### Task instructions
Output, word for word, the lines of this listing that fall between the line with "Jag roade mig" and the line with "Din lortgris!!! Hahaha.", counting both of those lines, and no others.

### Supplied material
-----

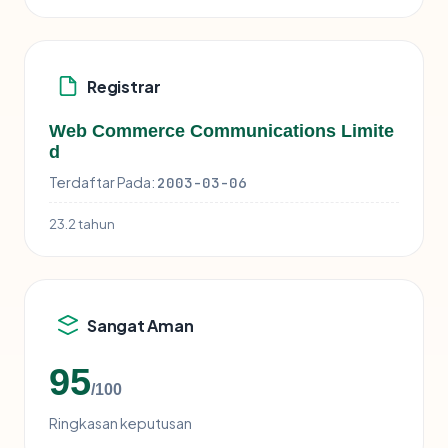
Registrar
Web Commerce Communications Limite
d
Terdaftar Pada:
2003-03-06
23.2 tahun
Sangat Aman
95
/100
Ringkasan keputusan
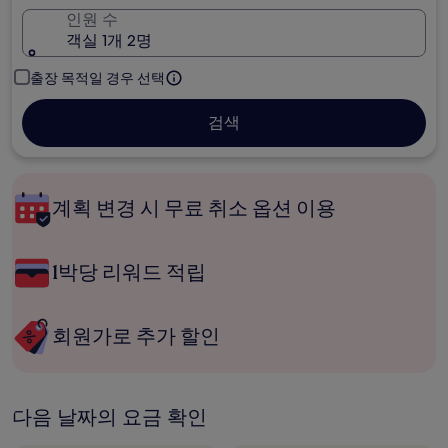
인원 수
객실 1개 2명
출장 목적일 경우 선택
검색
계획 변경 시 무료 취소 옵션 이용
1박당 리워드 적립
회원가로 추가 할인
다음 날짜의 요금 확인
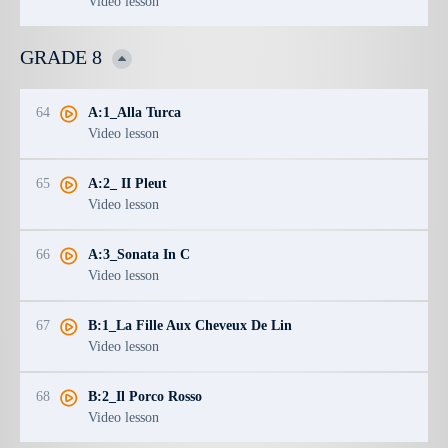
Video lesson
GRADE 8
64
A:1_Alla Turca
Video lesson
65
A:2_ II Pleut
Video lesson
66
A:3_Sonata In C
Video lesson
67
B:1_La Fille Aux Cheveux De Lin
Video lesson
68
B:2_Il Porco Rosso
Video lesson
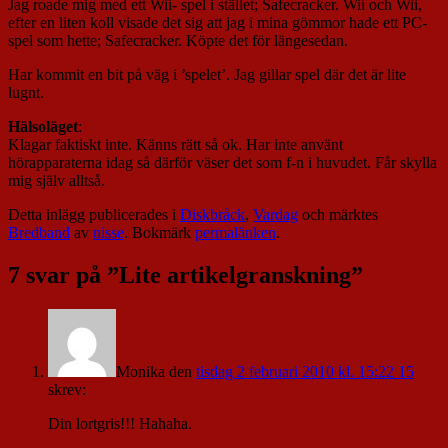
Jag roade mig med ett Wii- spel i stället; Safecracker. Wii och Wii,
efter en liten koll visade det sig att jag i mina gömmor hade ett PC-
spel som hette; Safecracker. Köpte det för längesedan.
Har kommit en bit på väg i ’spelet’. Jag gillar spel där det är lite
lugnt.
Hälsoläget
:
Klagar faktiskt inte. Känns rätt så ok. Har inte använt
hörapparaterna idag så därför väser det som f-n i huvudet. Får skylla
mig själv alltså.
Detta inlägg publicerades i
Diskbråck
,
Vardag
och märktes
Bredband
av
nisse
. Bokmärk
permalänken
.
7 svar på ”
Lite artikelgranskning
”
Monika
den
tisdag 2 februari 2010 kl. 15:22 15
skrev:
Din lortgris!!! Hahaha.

-----

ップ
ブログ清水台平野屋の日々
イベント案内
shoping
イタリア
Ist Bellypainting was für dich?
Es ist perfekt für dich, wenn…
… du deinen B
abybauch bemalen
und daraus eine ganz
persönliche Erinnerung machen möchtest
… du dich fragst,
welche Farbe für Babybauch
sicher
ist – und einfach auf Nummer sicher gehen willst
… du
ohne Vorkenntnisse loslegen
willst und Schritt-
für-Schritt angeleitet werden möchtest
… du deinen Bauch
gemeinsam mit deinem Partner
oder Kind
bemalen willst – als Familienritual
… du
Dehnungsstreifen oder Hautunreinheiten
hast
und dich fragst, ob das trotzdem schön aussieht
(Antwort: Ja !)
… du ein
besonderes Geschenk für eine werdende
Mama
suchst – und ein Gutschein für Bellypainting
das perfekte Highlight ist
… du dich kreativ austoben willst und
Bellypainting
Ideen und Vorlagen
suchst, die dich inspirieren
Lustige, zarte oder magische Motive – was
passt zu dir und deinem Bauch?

-----

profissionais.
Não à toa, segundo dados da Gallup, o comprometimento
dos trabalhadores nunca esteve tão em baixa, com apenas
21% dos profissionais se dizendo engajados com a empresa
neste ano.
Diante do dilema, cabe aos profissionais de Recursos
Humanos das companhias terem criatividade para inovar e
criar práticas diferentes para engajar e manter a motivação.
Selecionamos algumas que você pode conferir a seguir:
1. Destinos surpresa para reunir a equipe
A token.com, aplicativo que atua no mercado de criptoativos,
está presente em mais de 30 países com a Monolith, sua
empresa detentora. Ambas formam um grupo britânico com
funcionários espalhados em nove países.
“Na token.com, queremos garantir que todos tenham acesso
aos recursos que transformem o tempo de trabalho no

-----

### Output below
Jag roade mig med ett Wii- spel i stället; Safecracker. Wii och Wii,
efter en liten koll visade det sig att jag i mina gömmor hade ett PC-
spel som hette; Safecracker. Köpte det för längesedan.
Har kommit en bit på väg i ’spelet’. Jag gillar spel där det är lite
lugnt.
Hälsoläget
:
Klagar faktiskt inte. Känns rätt så ok. Har inte använt
hörapparaterna idag så därför väser det som f-n i huvudet. Får skylla
mig själv alltså.
Detta inlägg publicerades i
Diskbråck
,
Vardag
och märktes
Bredband
av
nisse
. Bokmärk
permalänken
.
7 svar på ”
Lite artikelgranskning
”
Monika
den
tisdag 2 februari 2010 kl. 15:22 15
skrev:
Din lortgris!!! Hahaha.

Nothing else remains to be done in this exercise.